This is how I look and feel in a lot of my classes that are different from the classes involving my majors. It's basically English and Bible where I have that look. The "I have no idea what's going on" stare and everyone else in class has the answers. You know, the "odd one out" look. And don't get me started on Speech *shudders*
Oh no... I have to finish Speech this year. Why me?!
Aside from how I am in class, this is how I truly feel just being at college. Yep, the Mental Frog shows its face again. I feel overwhelmed, stressed, and about to lose it. And it's not just about classwork. It's all related to the school and its strict rules. I understand rules are needed, but they go way out of hand. Yeah, its time for a RANT!!!

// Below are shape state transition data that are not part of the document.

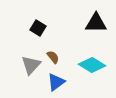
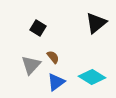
black triangle: rotated 40 degrees counterclockwise
cyan diamond: moved 12 px down
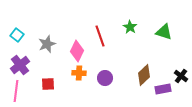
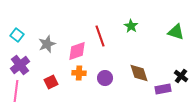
green star: moved 1 px right, 1 px up
green triangle: moved 12 px right
pink diamond: rotated 45 degrees clockwise
brown diamond: moved 5 px left, 2 px up; rotated 65 degrees counterclockwise
red square: moved 3 px right, 2 px up; rotated 24 degrees counterclockwise
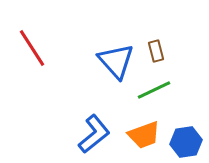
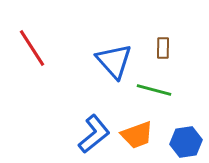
brown rectangle: moved 7 px right, 3 px up; rotated 15 degrees clockwise
blue triangle: moved 2 px left
green line: rotated 40 degrees clockwise
orange trapezoid: moved 7 px left
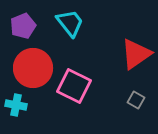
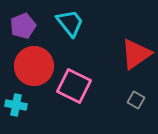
red circle: moved 1 px right, 2 px up
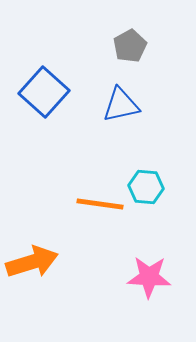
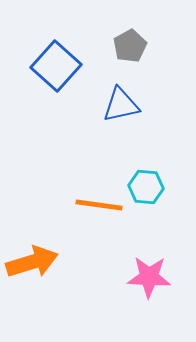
blue square: moved 12 px right, 26 px up
orange line: moved 1 px left, 1 px down
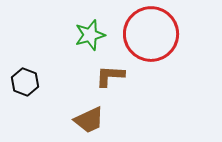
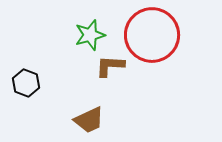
red circle: moved 1 px right, 1 px down
brown L-shape: moved 10 px up
black hexagon: moved 1 px right, 1 px down
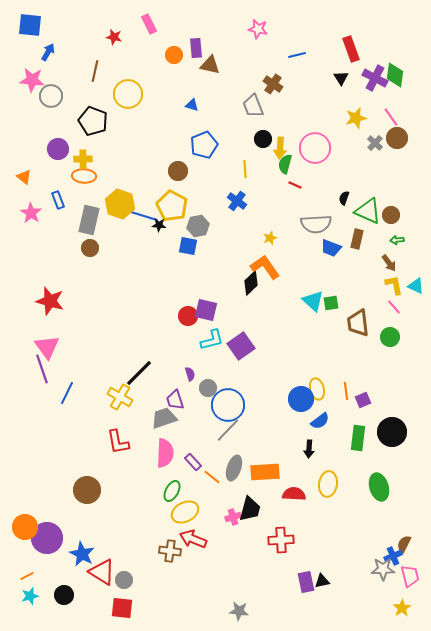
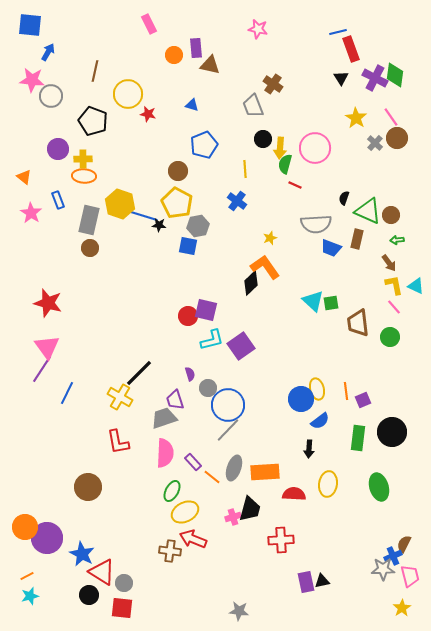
red star at (114, 37): moved 34 px right, 77 px down
blue line at (297, 55): moved 41 px right, 23 px up
yellow star at (356, 118): rotated 25 degrees counterclockwise
yellow pentagon at (172, 206): moved 5 px right, 3 px up
red star at (50, 301): moved 2 px left, 2 px down
purple line at (42, 369): rotated 52 degrees clockwise
brown circle at (87, 490): moved 1 px right, 3 px up
gray circle at (124, 580): moved 3 px down
black circle at (64, 595): moved 25 px right
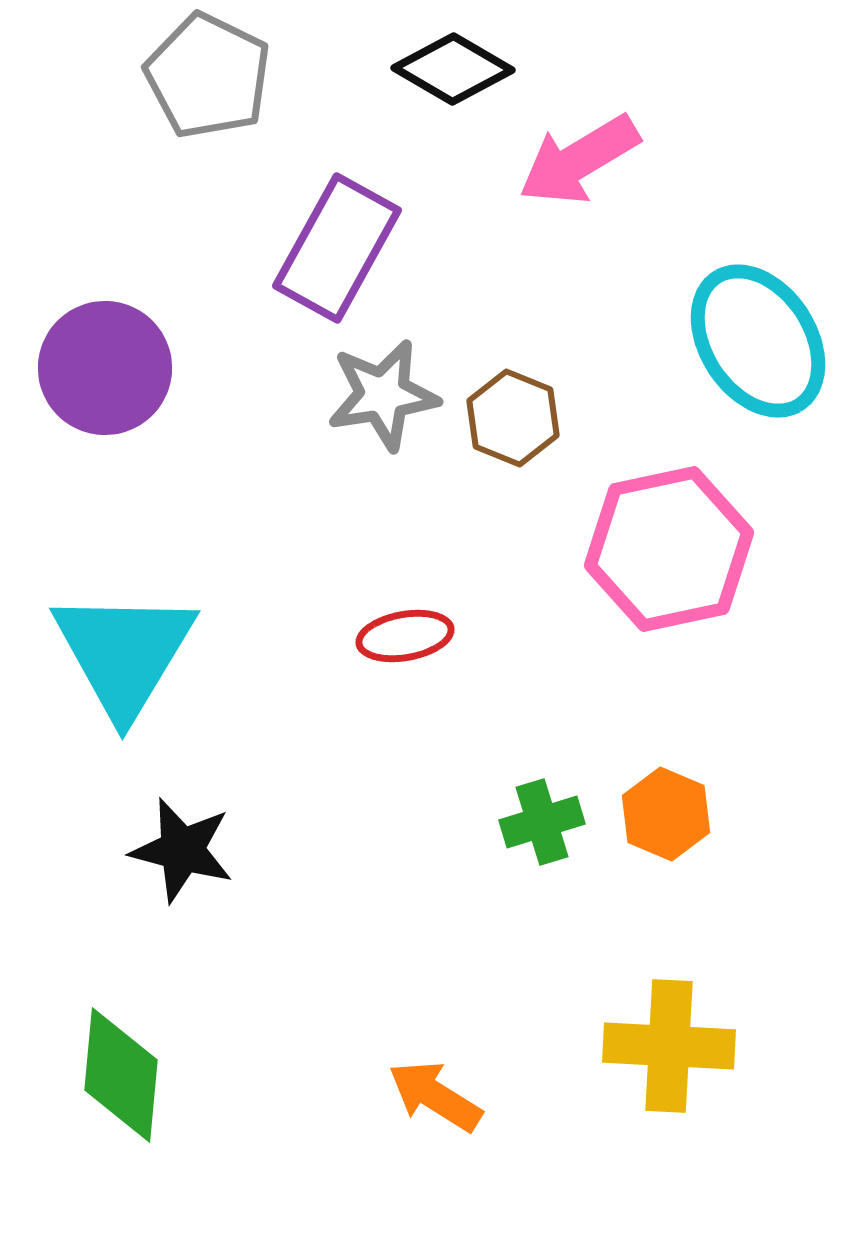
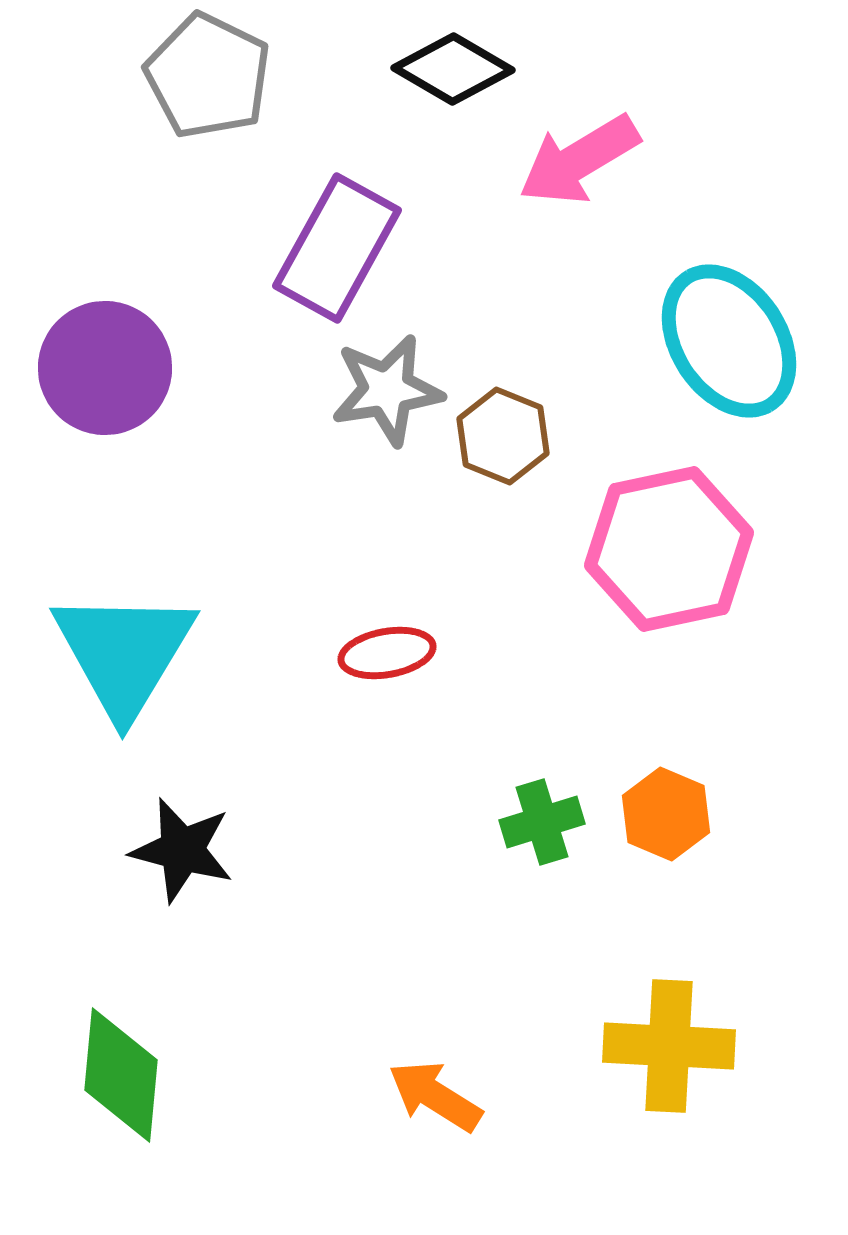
cyan ellipse: moved 29 px left
gray star: moved 4 px right, 5 px up
brown hexagon: moved 10 px left, 18 px down
red ellipse: moved 18 px left, 17 px down
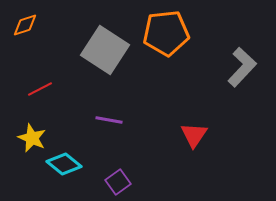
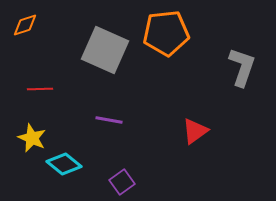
gray square: rotated 9 degrees counterclockwise
gray L-shape: rotated 24 degrees counterclockwise
red line: rotated 25 degrees clockwise
red triangle: moved 1 px right, 4 px up; rotated 20 degrees clockwise
purple square: moved 4 px right
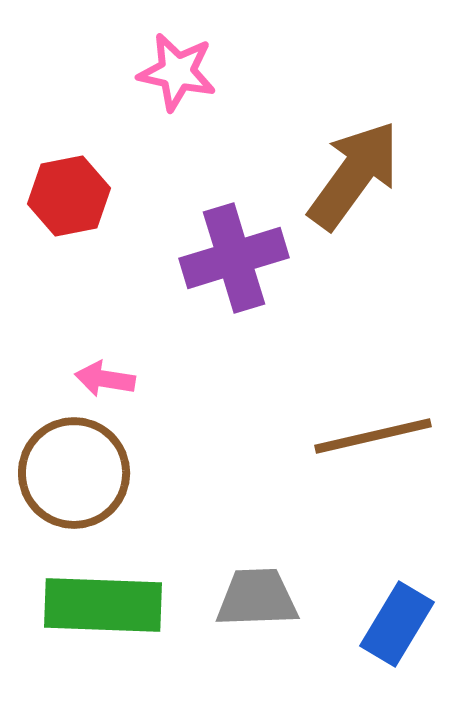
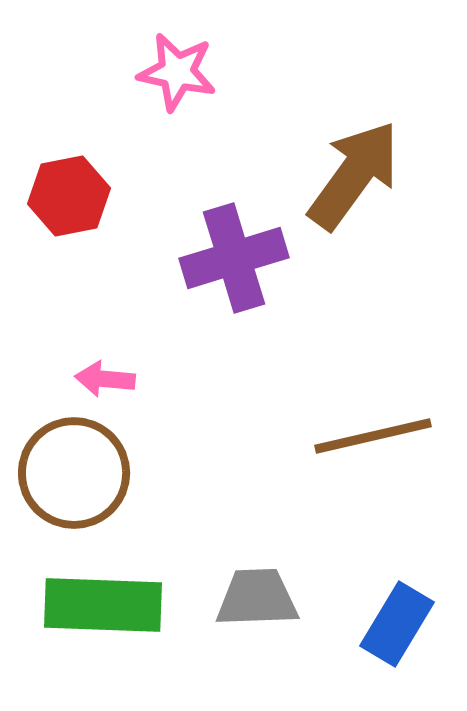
pink arrow: rotated 4 degrees counterclockwise
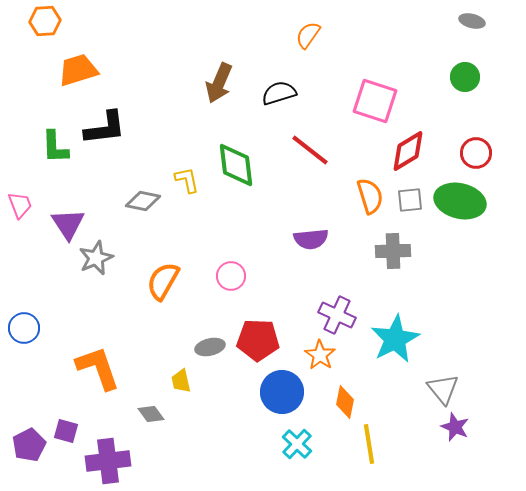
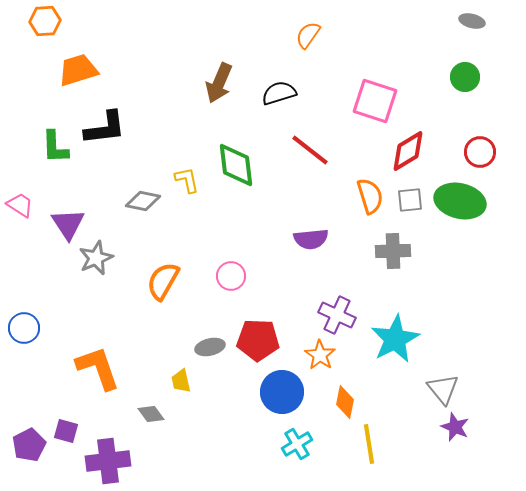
red circle at (476, 153): moved 4 px right, 1 px up
pink trapezoid at (20, 205): rotated 36 degrees counterclockwise
cyan cross at (297, 444): rotated 16 degrees clockwise
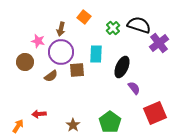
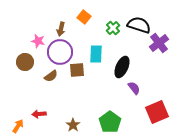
purple circle: moved 1 px left
red square: moved 2 px right, 1 px up
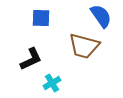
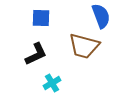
blue semicircle: rotated 15 degrees clockwise
black L-shape: moved 5 px right, 5 px up
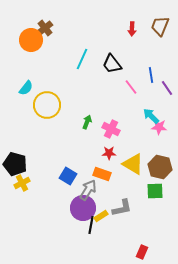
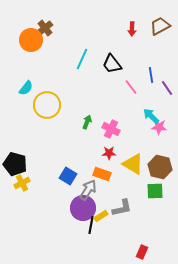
brown trapezoid: rotated 40 degrees clockwise
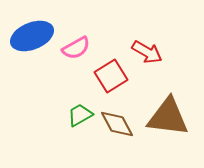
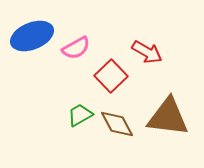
red square: rotated 12 degrees counterclockwise
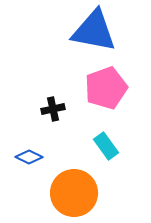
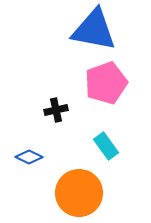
blue triangle: moved 1 px up
pink pentagon: moved 5 px up
black cross: moved 3 px right, 1 px down
orange circle: moved 5 px right
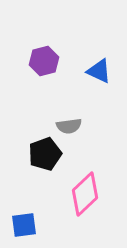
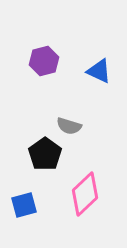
gray semicircle: rotated 25 degrees clockwise
black pentagon: rotated 16 degrees counterclockwise
blue square: moved 20 px up; rotated 8 degrees counterclockwise
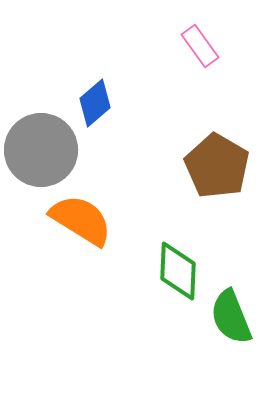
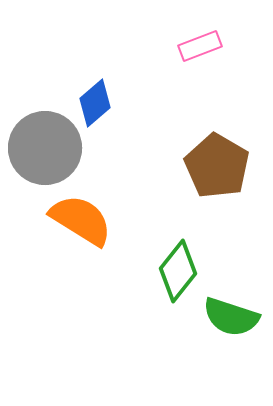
pink rectangle: rotated 75 degrees counterclockwise
gray circle: moved 4 px right, 2 px up
green diamond: rotated 36 degrees clockwise
green semicircle: rotated 50 degrees counterclockwise
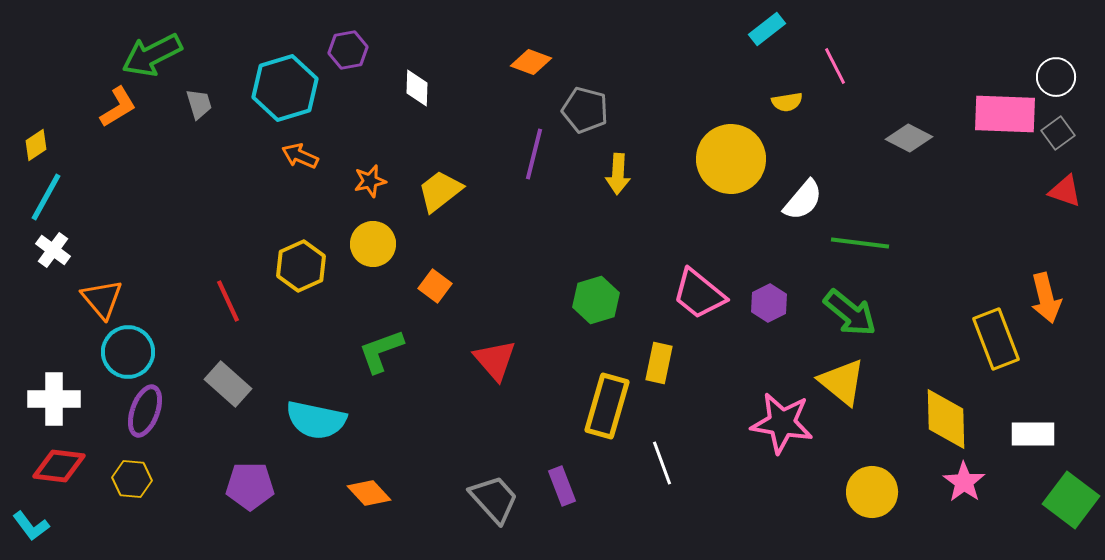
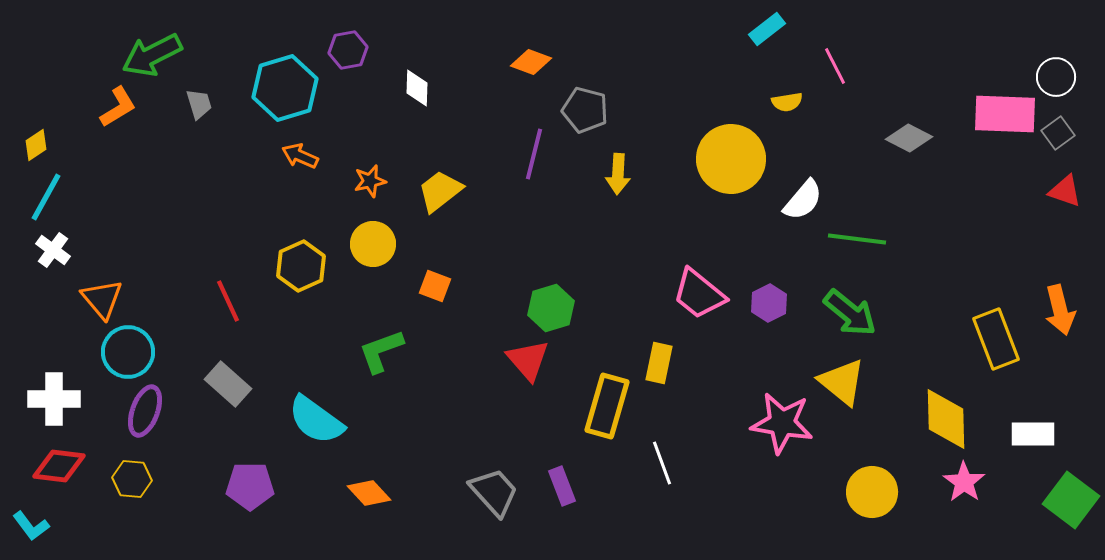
green line at (860, 243): moved 3 px left, 4 px up
orange square at (435, 286): rotated 16 degrees counterclockwise
orange arrow at (1046, 298): moved 14 px right, 12 px down
green hexagon at (596, 300): moved 45 px left, 8 px down
red triangle at (495, 360): moved 33 px right
cyan semicircle at (316, 420): rotated 24 degrees clockwise
gray trapezoid at (494, 499): moved 7 px up
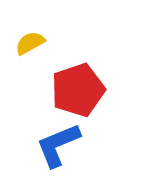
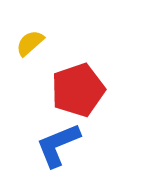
yellow semicircle: rotated 12 degrees counterclockwise
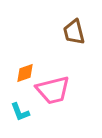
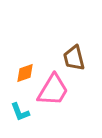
brown trapezoid: moved 26 px down
pink trapezoid: rotated 45 degrees counterclockwise
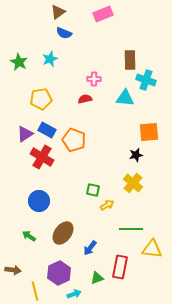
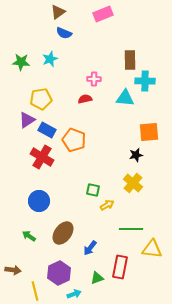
green star: moved 2 px right; rotated 24 degrees counterclockwise
cyan cross: moved 1 px left, 1 px down; rotated 18 degrees counterclockwise
purple triangle: moved 2 px right, 14 px up
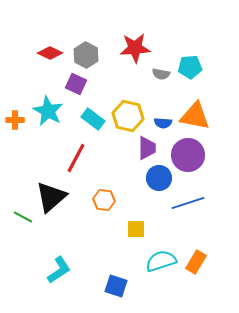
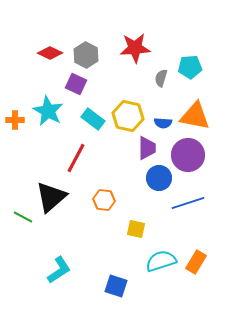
gray semicircle: moved 4 px down; rotated 96 degrees clockwise
yellow square: rotated 12 degrees clockwise
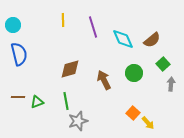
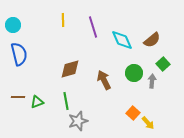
cyan diamond: moved 1 px left, 1 px down
gray arrow: moved 19 px left, 3 px up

The dress code, punishment for minor mistakes, their "reasons" for the rules, a lot of the rules, lack of privacy, guilty 'til proven innocent attitude, and their inability to show grace. For crying out loud, Jesus showed us grace, why can't they also show it?! A lot of the times I've compared the school to a lot of things. Said they were reverting back to Amish times. That prison is more lenient than the school, and that North Korea is less strict in comparison.
Okay, gotta calm down. Now after all that, why am I still going back? Because I know it's God's Will for me to go there. And this is a very big trial that I must go through. I won't let them defeat me, God is on my side. Just three more years...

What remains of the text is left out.